Task goal
All of the data goes into your copy exactly as written. Images do not.

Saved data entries
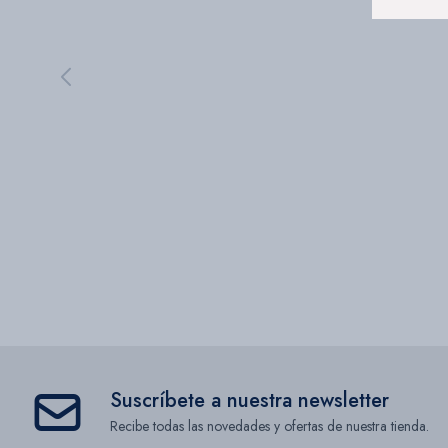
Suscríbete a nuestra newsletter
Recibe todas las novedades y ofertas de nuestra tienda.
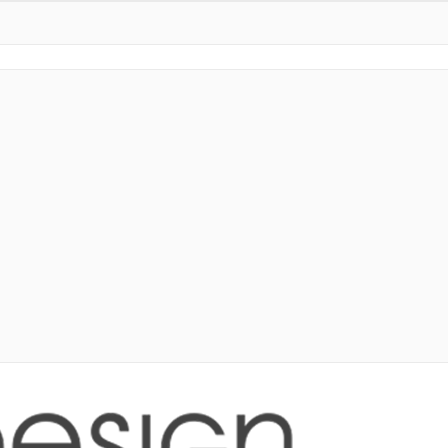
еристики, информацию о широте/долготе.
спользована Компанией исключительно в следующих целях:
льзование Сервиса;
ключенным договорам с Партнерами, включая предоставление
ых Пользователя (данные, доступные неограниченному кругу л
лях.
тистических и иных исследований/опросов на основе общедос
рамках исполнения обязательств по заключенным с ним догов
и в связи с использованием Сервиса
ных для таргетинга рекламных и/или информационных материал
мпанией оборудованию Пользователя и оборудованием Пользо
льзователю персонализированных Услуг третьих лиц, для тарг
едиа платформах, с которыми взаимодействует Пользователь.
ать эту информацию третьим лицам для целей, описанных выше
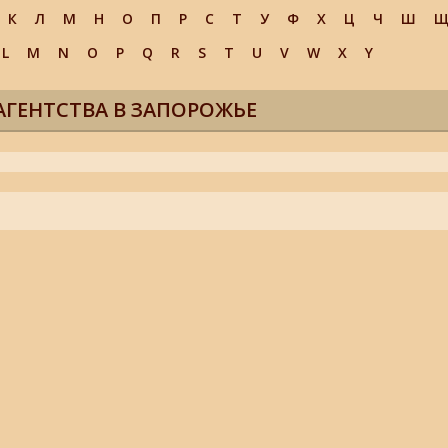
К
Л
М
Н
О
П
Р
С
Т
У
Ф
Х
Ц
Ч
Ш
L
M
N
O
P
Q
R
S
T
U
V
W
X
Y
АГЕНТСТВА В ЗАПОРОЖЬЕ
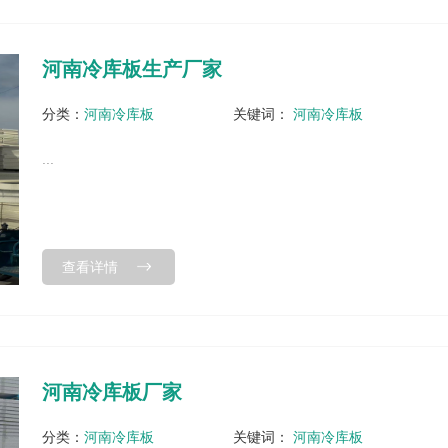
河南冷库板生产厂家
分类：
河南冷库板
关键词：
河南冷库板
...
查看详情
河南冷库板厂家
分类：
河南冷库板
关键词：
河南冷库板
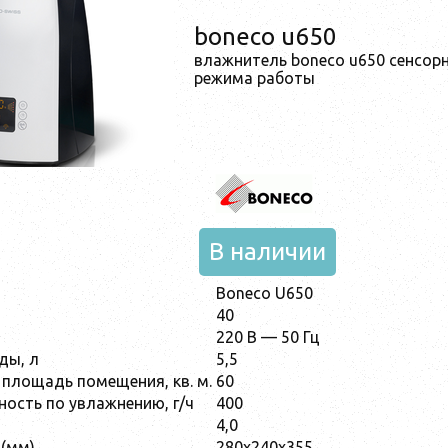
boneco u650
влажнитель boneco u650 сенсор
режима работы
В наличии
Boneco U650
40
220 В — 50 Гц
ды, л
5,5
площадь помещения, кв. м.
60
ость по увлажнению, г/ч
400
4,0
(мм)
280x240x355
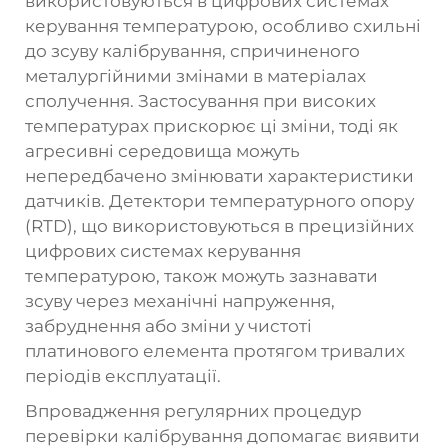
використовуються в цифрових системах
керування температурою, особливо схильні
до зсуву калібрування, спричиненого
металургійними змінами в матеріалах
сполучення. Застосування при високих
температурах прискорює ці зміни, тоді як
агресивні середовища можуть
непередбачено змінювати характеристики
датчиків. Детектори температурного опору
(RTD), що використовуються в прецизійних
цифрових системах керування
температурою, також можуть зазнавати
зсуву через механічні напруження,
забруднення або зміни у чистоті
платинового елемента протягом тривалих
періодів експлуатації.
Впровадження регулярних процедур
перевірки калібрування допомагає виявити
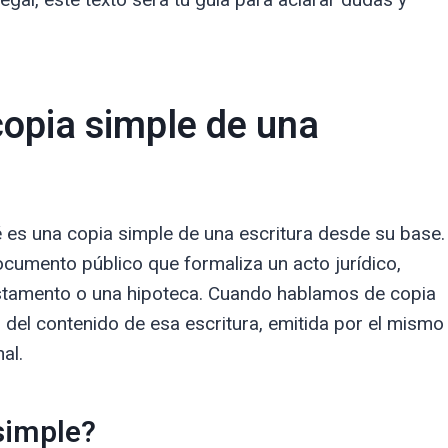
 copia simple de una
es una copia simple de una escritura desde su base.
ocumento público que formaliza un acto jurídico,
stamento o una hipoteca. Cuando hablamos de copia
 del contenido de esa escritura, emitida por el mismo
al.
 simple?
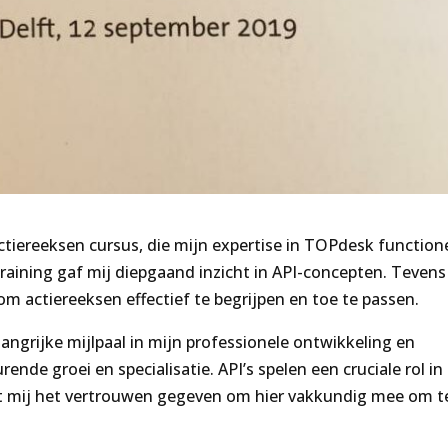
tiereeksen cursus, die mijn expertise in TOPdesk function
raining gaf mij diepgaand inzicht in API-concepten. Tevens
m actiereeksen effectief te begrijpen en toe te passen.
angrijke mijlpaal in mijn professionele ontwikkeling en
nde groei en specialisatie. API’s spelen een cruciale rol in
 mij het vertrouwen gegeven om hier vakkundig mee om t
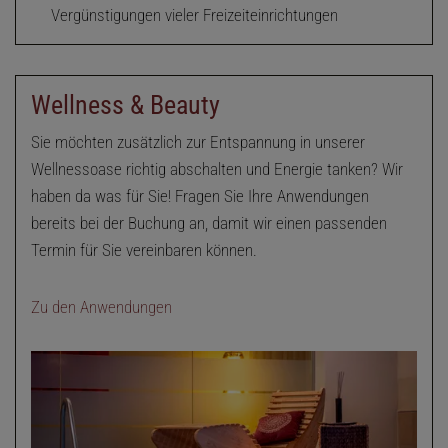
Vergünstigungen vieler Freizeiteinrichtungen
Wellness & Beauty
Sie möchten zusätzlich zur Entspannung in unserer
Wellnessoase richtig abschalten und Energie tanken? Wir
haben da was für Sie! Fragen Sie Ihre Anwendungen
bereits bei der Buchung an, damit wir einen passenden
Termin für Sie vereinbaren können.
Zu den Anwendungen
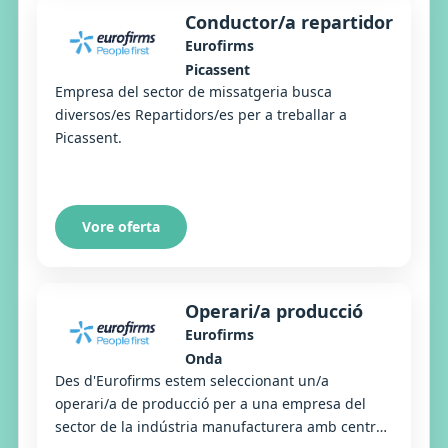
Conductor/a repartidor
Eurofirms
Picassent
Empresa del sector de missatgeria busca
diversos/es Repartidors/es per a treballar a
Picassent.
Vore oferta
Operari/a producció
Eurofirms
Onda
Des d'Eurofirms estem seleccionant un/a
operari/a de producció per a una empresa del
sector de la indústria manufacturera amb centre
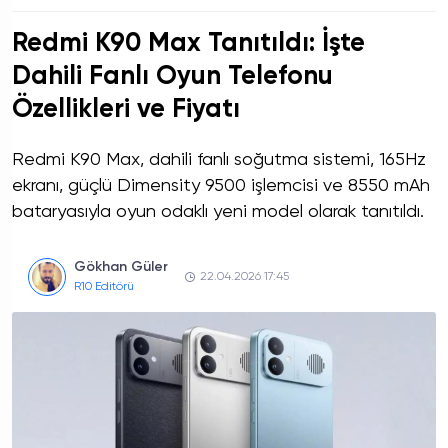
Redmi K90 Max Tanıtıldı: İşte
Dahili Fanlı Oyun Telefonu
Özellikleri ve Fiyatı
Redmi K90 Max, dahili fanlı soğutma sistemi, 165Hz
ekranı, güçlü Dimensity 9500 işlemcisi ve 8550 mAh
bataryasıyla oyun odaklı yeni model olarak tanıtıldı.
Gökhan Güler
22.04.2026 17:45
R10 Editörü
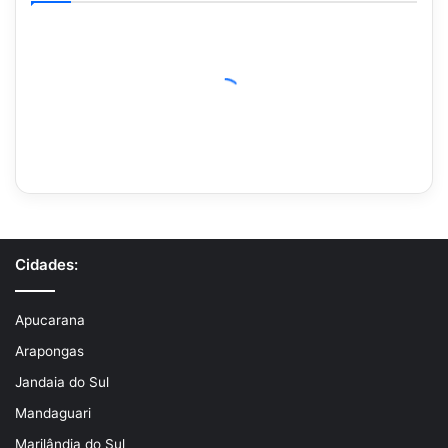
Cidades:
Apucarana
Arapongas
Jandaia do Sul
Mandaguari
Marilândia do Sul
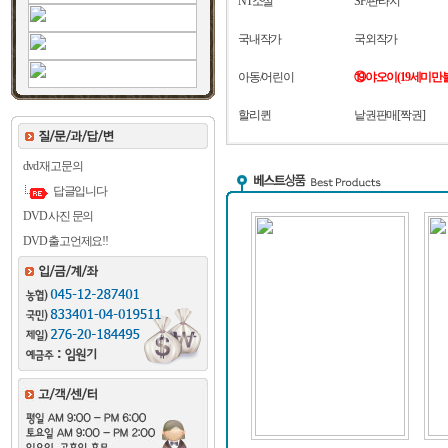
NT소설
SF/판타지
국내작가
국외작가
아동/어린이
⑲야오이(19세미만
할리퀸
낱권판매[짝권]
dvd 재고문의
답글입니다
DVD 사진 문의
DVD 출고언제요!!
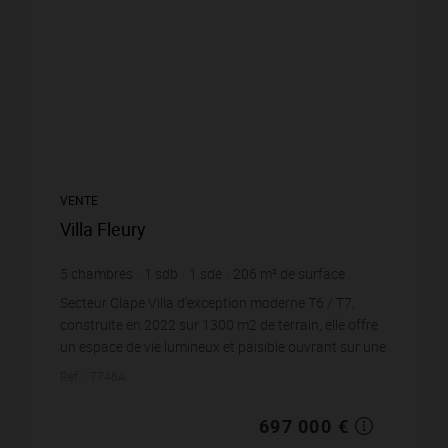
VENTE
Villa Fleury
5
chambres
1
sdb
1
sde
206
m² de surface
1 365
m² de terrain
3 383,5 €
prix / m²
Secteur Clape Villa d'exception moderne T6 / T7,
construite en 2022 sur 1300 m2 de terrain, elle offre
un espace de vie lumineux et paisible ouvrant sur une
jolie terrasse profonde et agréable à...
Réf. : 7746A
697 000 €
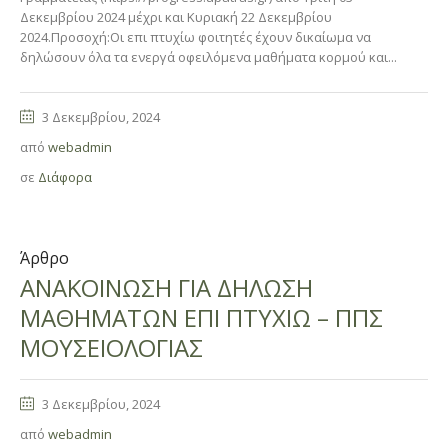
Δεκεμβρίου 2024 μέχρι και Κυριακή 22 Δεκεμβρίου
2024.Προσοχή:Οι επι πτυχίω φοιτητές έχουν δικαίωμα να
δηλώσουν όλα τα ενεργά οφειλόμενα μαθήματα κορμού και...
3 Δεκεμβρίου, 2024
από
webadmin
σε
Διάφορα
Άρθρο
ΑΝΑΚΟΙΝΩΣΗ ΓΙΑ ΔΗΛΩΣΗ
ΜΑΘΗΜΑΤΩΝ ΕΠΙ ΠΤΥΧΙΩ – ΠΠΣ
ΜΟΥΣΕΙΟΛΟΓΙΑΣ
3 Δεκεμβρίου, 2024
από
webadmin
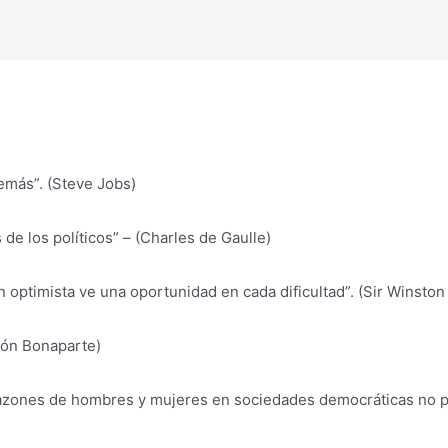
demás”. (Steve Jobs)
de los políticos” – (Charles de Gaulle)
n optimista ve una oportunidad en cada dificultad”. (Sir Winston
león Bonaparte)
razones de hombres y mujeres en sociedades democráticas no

Answer to this problem
Suscríbete a nuestra newsletter
Recibe todas las novedades y ofertas de nuestra tienda.
еристики, информацию о широте/долготе.
спользована Компанией исключительно в следующих целях:
льзование Сервиса;
ключенным договорам с Партнерами, включая предоставление
ых Пользователя (данные, доступные неограниченному кругу л
лях.
тистических и иных исследований/опросов на основе общедос
рамках исполнения обязательств по заключенным с ним догов
и в связи с использованием Сервиса
ных для таргетинга рекламных и/или информационных материал
мпанией оборудованию Пользователя и оборудованием Пользо
льзователю персонализированных Услуг третьих лиц, для тарг
едиа платформах, с которыми взаимодействует Пользователь.
ать эту информацию третьим лицам для целей, описанных выше
К
Л
М
Н
О
П
Р
С
Т
У
Ф
Х
Ц
Ч
Ш
L
M
N
O
P
Q
R
S
T
U
V
W
X
Y
АГЕНТСТВА В ЗАПОРОЖЬЕ
河南冷库板生产厂家
分类：
河南冷库板
关键词：
河南冷库板
...
查看详情
河南冷库板厂家
分类：
河南冷库板
关键词：
河南冷库板
boneco u650
влажнитель boneco u650 сенсор
режима работы
В наличии
Boneco U650
40
220 В — 50 Гц
ды, л
5,5
площадь помещения, кв. м.
60
ость по увлажнению, г/ч
400
4,0
(мм)
280x240x355
використовуються в цифрових системах
керування температурою, особливо схильні
до зсуву калібрування, спричиненого
металургійними змінами в матеріалах
сполучення. Застосування при високих
температурах прискорює ці зміни, тоді як
агресивні середовища можуть
непередбачено змінювати характеристики
датчиків. Детектори температурного опору
(RTD), що використовуються в прецизійних
цифрових системах керування
температурою, також можуть зазнавати
зсуву через механічні напруження,
забруднення або зміни у чистоті
платинового елемента протягом тривалих
періодів експлуатації.
Впровадження регулярних процедур
перевірки калібрування допомагає виявити
 copia simple de una
es una copia simple de una escritura desde su base.
ocumento público que formaliza un acto jurídico,
stamento o una hipoteca. Cuando hablamos de copia
 del contenido de esa escritura, emitida por el mismo
al.
 simple?
tiereeksen cursus, die mijn expertise in TOPdesk function
raining gaf mij diepgaand inzicht in API-concepten. Tevens
m actiereeksen effectief te begrijpen en toe te passen.
angrijke mijlpaal in mijn professionele ontwikkeling en
nde groei en specialisatie. API’s spelen een cruciale rol in
 mij het vertrouwen gegeven om hier vakkundig mee om t
Vergünstigungen vieler Freizeiteinrichtungen
Wellness & Beauty
Sie möchten zusätzlich zur Entspannung in unserer
Wellnessoase richtig abschalten und Energie tanken? Wir
haben da was für Sie! Fragen Sie Ihre Anwendungen
bereits bei der Buchung an, damit wir einen passenden
Termin für Sie vereinbaren können.
Zu den Anwendungen
Conductor/a repartidor
Eurofirms
Picassent
Empresa del sector de missatgeria busca
diversos/es Repartidors/es per a treballar a
Picassent.
Vore oferta
Operari/a producció
Eurofirms
Onda
Des d'Eurofirms estem seleccionant un/a
operari/a de producció per a una empresa del
sector de la indústria manufacturera amb centre
Redmi K90 Max Tanıtıldı: İşte
Dahili Fanlı Oyun Telefonu
Özellikleri ve Fiyatı
Redmi K90 Max, dahili fanlı soğutma sistemi, 165Hz
ekranı, güçlü Dimensity 9500 işlemcisi ve 8550 mAh
bataryasıyla oyun odaklı yeni model olarak tanıtıldı.
Gökhan Güler
22.04.2026 17:45
R10 Editörü
Cidades:
Apucarana
Arapongas
Jandaia do Sul
Mandaguari
Marilândia do Sul
NT소설
SF/판타지
국내작가
국외작가
아동/어린이
⑲야오이(19세미만
할리퀸
낱권판매[짝권]
dvd 재고문의
답글입니다
DVD 사진 문의
DVD 출고언제요!!
VENTE
Villa Fleury
5
chambres
1
sdb
1
sde
206
m² de surface
1 365
m² de terrain
3 383,5 €
prix / m²
Secteur Clape Villa d'exception moderne T6 / T7,
construite en 2022 sur 1300 m2 de terrain, elle offre
un espace de vie lumineux et paisible ouvrant sur une
jolie terrasse profonde et agréable à...
Réf. : 7746A
697 000 €
Δεκεμβρίου 2024 μέχρι και Κυριακή 22 Δεκεμβρίου
2024.Προσοχή:Οι επι πτυχίω φοιτητές έχουν δικαίωμα να
δηλώσουν όλα τα ενεργά οφειλόμενα μαθήματα κορμού και...
3 Δεκεμβρίου, 2024
από
webadmin
σε
Διάφορα
Άρθρο
ΑΝΑΚΟΙΝΩΣΗ ΓΙΑ ΔΗΛΩΣΗ
ΜΑΘΗΜΑΤΩΝ ΕΠΙ ΠΤΥΧΙΩ – ΠΠΣ
ΜΟΥΣΕΙΟΛΟΓΙΑΣ
3 Δεκεμβρίου, 2024
από
webadmin
demás”. (Steve Jobs)
de los políticos” – (Charles de Gaulle)
n optimista ve una oportunidad en cada dificultad”. (Sir Winston
león Bonaparte)
razones de hombres y mujeres en sociedades democráticas no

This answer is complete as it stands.